短短的一百二十步距離仿佛化作了一道血肉地獄,粘稠的血液順著大地流淌,血腥的氣息在他們的鼻翼間縈繞。血肉模糊的屍體躺在已被血液染紅的大地上,已然看不出原本的模樣。素白的箭羽在風中搖曳,演繹著別樣的淒涼。
趁著箭雨停歇的空擋,白牛部的騎士們摘下了弓箭。稀稀拉拉的箭矢從騎士的陣列中飛出,落入乞活軍的軍陣中。時不時的悶哼聲響起,這是白牛部騎士箭矢射中乞活軍士卒的聲音。雖然他們的裝備還算優良,但是和玄甲軍已經是完全不能比。所以麵對著這些粗製濫造的箭矢,傷亡不可避免的開始出現。
……
密集的箭矢落在了白牛部騎士的頭頂,傷亡仍舊是在持續,但是他們的臉上卻是露出了幾絲歡笑,四十步的距離,已然不夠一輪齊射的時間。勝負仿佛在這一刻已然成了定格……
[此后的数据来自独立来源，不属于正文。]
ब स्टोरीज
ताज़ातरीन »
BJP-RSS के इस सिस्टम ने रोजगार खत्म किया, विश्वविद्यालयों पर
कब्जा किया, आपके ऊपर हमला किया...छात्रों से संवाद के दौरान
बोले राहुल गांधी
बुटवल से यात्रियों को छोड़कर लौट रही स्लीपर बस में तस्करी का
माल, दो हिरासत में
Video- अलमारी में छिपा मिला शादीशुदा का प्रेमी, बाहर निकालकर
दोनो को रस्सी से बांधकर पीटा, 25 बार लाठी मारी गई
白牛部的騎士臉上滿是猙獰,他們手中的刀鋒已經急不可耐的要暴飲敵人的鮮血。“嘟…”伴隨著一聲刺耳的竹哨聲響起,對麵的異族軍陣忽然響起了一陣呼喊。
數之不清的陰影從軍陣中騰空而起,轉瞬間就與衝鋒的騎兵撞在了一起。“噗嗤…”投矛入肉聲密密麻麻的響起,白牛部的騎士連人帶馬被死死地釘在了地麵上。鮮血順著矛身流淌,時間仿佛在這一刻定格。
高速衝鋒的騎兵,和急速落下的投矛。兩者之間的共鳴簡直不要太好,就在一瞬間,乞活軍陣前三十步的地方就變成了血肉地獄。和箭矢不同,投矛的製造工藝極其簡單,而且殺傷力極大。隻要被投矛正麵擊中,基本上就已然失去了生存下去的機會。
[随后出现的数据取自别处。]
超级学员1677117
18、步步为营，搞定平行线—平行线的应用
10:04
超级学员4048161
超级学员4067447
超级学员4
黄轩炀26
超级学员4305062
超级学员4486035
更何況是高速衝鋒的騎兵與投矛直接撞上,在剛才的一同齊射中,至少有三百名白牛部的騎士死去。雖然殺傷遠沒有箭矢攻擊來的多,但是震撼力卻是箭矢遠遠不能相比的。
就在一瞬間,白牛部騎士的前軍就被清空,原本凶神惡煞的騎兵就在一瞬間人仰馬翻,變成了躺在地上的屍體。尚未死去的戰馬發出痛苦的嘶鳴,為這眼前的沙場更添了幾許恐懼。
隨著投矛結束,乞活軍軍陣猛然一變,三米多的長槍斜舉,士卒的肩膀靠在了一起。原本整肅的軍陣在這一瞬間變成了難以下手的刺蝟。密集的槍頭閃爍著寒星,仿佛是一片鋼鐵叢林。奔騰的戰馬甩著頭從陣前繞開,它們也不願意去闖這種有死無生的道路。
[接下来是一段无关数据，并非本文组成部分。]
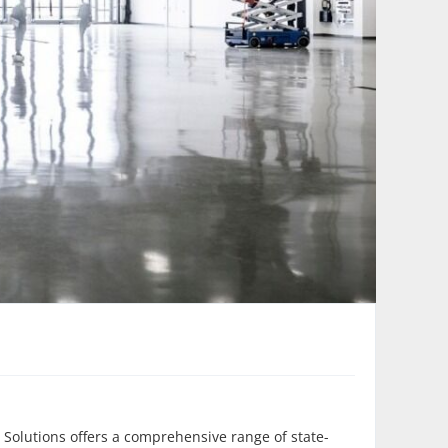
Solutions offers a comprehensive range of state-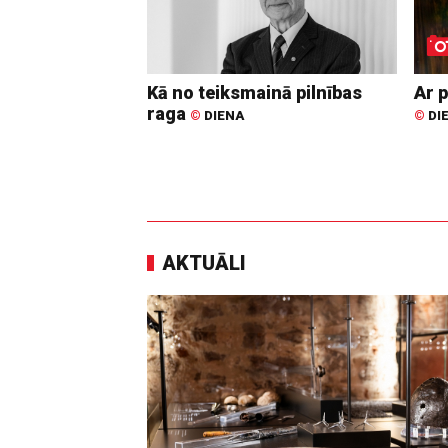
Kā no teiksmainā pilnības
Ar p
raga
©
DIENA
©
DI
AKTUĀLI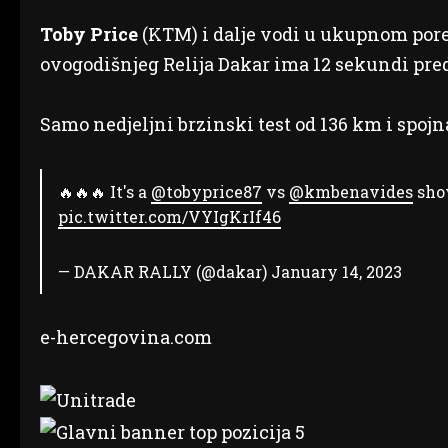
Toby Price
(KTM) i dalje vodi u ukupnom pore
ovogodišnjeg Relija Dakar ima 12 sekundi pr
Samo nedjeljni brzinski test od 136 km i spojna
🔥🔥🔥 It's a
@tobyprice87
vs
@kmbenavides
sho
pic.twitter.com/VYIgKrIf46
— DAKAR RALLY (@dakar)
January 14, 2023
e-hercegovina.com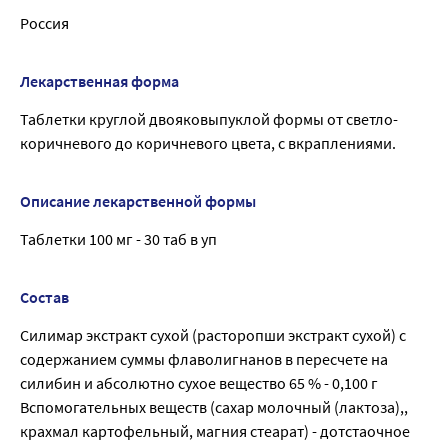
Россия
Лекарственная форма
Таблетки круглой двояковыпуклой формы от светло-
коричневого до коричневого цвета, с вкраплениями.
Описание лекарственной формы
Таблетки 100 мг - 30 таб в уп
Состав
Силимар экстракт сухой (расторопши экстракт сухой) с
содержанием суммы флаволигнанов в пересчете на
силибин и абсолютно сухое вещество 65 % - 0,100 г
Вспомогательных веществ (сахар молочный (лактоза),,
крахмал картофельный, магния стеарат) - дотстаочное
白牛部的騎士調轉馬頭,向著兩翼而去。沒有人會傻到自己去送死,他們也是一樣。他們不畏懼在戰場上的死亡,但是卻不代表他們會去送死。因為那不是勇敢,而是愚蠢。
而且,在乞活軍那幾乎是層出不窮的手段麵前,他們膽寒了!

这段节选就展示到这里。